SB 50 is poor public policy for several reasons:
Undefined critical terms: Any location that is determined to be job rich or near transit could receive waivers on parking, density, height, size, etc. And this would be on top of any waivers received as a result of the CA Density Bonus law which already undermine local control. The definitions of being near transit would mean that a city’s zoning rules could change at the whim of outside transit authorities adjusting the timing of the buses. In addition, the definition of “job rich” is sufficiently nebulous that most populated areas in the state could be included, even if they are nowhere near transit. This is also true of “transportation efficiency” and “feasibly housing capacity”.Ultimately, housing production requirements must target areas with greater job growth and should not take a one size fits all approach across California. Housing shortages in CA will not be solved by forcing small cities like Clayton to upzone with limited to no parking, increased density, and little consideration for commutes. SB50 is a one size fits all cudgel to be used against small cities forcing them to subsidize the lack of housing being produced where jobs are being created.
Carve out Counties: Exempting cities of populations less than 50,000, but only if they are in a county with a population of less than 600,000 makes no sense. This provision would see cities of similar size be treated dramatically differently. Carve outs for counties to secure votes is poor public policy.
Duplicative processes: It is unclear how the “local flexibility plan” that SB 50 contemplates interacts with the Housing Element process. Creating parallel rubrics for measuring housing is inefficient and will lead to duplicative work for cities and HUD.
Because I think the City of Clayton already has a small voice due to our size, I didn't want to dilute our message by adding conditions or opportunities to quibble about details.
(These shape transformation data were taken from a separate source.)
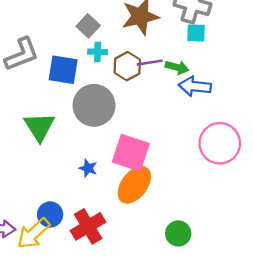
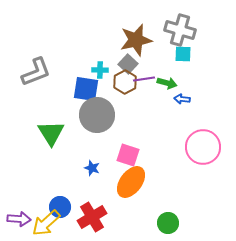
gray square: (88, 26) -> (128, 64), moved
blue square: (63, 70) -> (86, 89), moved
blue arrow: (195, 86) -> (182, 99), size x0.6
pink square: (131, 153) -> (128, 155), size x0.7

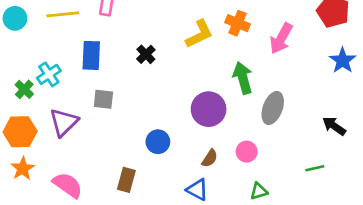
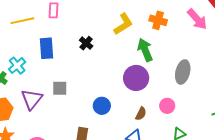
orange cross: (238, 23) -> (158, 20), moved
pink arrow: (281, 38) -> (197, 19), moved, turned -65
green arrow: (243, 78) -> (145, 50), moved
gray square: (103, 99) -> (60, 88), moved

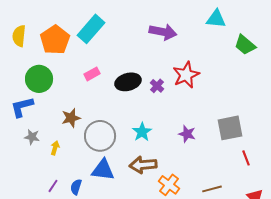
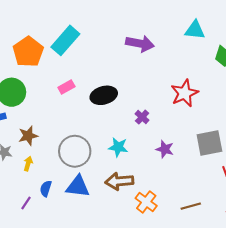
red star: (186, 75) -> (185, 93), moved
purple cross: (157, 86) -> (142, 117), moved
brown star: (71, 118) -> (28, 136), moved
cyan star: (142, 132) -> (118, 147), turned -30
blue semicircle: (76, 187) -> (46, 189), moved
In the end, time is of the essence as action on this bill needs to be taken by the end of the month. Taking this position is better than not, and we all agreed to send the letter of opposition stating that the city is opposed unless amended. When the final letter is placed on city letterhead and signed, I'll post a copy.
At the end of the meeting, and in light of the lack of quorum for the TLC, I requested a future item to discuss the expected roles and responsibilities of the TLC to ensure it aligns with the public expectation, as well as the ballot initiative that was passed by the voters. That will come at a future meeting.